Friday, November 06, 2009

brick

"I can't help myself, I've fallen down, I'm falling hard for you," so sings Crystal Method. I know, I know. But these Steele-esque lyrics are kind of the theme to this week. I have a weakness. Nearly a disease, really. I confuse attraction with like, and liking a few good qualities with love in the span of about 24 hours and multiple facebook prowls later. It's sick. I'm not proud of it, but it's terminal. It's completely my fault why it hurts so bad when you finally realize that of course, anyone handsome, spiritual, smart AND athletic would be seeing someone. Of course. But "unofficially seeing someone" isn't really a hopeless situation, is it?
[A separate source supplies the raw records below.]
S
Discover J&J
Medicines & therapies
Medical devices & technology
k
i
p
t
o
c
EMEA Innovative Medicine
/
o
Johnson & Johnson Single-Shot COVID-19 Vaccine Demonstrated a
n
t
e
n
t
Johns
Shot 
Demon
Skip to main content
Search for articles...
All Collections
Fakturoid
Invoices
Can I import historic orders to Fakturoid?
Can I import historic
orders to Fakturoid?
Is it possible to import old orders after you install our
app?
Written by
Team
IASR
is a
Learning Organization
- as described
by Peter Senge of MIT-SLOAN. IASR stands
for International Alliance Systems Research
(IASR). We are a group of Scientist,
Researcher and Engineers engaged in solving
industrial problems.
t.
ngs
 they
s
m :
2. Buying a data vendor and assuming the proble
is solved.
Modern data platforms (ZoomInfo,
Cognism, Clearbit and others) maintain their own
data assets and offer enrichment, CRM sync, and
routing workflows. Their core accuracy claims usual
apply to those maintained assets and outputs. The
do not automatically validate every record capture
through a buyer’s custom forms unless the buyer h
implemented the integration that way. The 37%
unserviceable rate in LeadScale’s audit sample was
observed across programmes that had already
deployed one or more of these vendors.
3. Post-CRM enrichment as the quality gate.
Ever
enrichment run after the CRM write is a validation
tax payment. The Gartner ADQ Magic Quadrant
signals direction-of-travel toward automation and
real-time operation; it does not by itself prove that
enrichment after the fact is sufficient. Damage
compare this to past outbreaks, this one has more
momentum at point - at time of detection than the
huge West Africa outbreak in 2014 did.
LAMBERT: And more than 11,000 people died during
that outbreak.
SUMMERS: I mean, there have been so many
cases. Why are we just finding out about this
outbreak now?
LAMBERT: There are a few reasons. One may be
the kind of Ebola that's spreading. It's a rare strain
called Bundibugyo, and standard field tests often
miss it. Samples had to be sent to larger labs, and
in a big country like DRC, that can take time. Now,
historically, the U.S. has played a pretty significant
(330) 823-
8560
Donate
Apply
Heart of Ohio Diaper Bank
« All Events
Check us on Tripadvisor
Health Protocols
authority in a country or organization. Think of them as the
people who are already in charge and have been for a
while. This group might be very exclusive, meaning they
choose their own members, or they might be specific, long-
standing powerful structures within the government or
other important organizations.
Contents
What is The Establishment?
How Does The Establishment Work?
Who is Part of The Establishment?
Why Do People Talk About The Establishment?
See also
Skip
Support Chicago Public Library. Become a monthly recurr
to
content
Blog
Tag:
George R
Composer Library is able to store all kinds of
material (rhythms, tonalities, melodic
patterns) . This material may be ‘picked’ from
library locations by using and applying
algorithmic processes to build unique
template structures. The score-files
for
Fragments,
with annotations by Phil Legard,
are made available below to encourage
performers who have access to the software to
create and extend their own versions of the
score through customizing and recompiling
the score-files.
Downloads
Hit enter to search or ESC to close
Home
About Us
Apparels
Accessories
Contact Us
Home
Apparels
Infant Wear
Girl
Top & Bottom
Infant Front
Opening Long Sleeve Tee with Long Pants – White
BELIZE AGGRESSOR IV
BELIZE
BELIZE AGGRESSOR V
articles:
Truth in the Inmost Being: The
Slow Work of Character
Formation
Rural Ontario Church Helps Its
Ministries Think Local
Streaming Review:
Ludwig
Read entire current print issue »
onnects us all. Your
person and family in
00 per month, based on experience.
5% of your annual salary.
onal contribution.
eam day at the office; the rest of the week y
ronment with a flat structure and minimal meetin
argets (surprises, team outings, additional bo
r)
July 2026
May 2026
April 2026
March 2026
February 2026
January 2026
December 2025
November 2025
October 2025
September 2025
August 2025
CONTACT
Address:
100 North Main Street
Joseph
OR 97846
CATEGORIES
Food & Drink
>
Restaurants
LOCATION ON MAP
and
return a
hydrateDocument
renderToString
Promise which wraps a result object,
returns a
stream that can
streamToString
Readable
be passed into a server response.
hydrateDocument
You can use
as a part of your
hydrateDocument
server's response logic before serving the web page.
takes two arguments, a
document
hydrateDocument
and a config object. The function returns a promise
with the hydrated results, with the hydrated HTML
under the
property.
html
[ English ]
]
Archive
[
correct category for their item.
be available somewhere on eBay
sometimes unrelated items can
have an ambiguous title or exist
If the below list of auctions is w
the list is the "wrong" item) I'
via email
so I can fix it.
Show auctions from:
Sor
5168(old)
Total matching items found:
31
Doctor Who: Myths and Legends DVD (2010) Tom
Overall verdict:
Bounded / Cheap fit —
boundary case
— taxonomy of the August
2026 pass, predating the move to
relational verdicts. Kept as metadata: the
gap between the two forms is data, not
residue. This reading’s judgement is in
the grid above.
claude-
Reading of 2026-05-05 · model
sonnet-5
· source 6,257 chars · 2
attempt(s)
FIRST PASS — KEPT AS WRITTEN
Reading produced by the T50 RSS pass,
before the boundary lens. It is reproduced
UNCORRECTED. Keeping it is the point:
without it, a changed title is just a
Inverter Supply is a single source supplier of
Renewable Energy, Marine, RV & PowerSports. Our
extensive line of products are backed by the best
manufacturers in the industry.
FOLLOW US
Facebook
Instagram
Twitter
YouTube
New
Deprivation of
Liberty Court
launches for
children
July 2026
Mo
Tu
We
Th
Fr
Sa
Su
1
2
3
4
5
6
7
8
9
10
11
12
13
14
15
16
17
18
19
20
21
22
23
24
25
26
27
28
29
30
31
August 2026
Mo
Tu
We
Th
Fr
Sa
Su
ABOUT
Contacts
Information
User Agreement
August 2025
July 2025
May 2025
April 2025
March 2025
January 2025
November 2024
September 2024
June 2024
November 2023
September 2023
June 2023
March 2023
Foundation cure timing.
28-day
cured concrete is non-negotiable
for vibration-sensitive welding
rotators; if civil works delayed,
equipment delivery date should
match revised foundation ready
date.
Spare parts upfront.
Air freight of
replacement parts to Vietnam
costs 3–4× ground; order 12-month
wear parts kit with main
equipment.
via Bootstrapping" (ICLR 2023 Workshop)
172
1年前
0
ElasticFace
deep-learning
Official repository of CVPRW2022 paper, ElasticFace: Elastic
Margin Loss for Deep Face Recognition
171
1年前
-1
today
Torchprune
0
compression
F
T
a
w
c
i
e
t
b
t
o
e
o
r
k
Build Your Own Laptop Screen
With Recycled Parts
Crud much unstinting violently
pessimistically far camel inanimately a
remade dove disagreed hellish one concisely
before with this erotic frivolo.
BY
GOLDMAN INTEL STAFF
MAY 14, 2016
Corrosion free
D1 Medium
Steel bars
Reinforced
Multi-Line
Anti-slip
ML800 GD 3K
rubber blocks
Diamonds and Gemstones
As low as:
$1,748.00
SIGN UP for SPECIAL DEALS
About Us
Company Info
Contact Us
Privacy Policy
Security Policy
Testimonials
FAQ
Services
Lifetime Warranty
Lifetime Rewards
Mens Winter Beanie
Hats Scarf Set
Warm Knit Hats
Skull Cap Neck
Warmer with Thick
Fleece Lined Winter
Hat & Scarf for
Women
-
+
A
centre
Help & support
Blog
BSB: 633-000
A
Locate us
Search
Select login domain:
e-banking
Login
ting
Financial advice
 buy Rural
The door is still ajar, right? Glass half-full. Glass half-full...i think that two of my friends and i are riding the same boat...to half-full/empty glass-dom. It's not the worst place to be, but it's a place you don't want to stay for too long. If you get too hopeful you could fall harder in the end, and you don't want to replace faith with doubt either.

2 comments:

andrea said...

I love you. Prince charming is going to show up, but you just have to go through a lot of frogs to find him. Such is life. Keep your chin up! The sun will come out tomorrow!!

andrea said...

Yes!!! finally you are blogging again!! your absence has been much too long.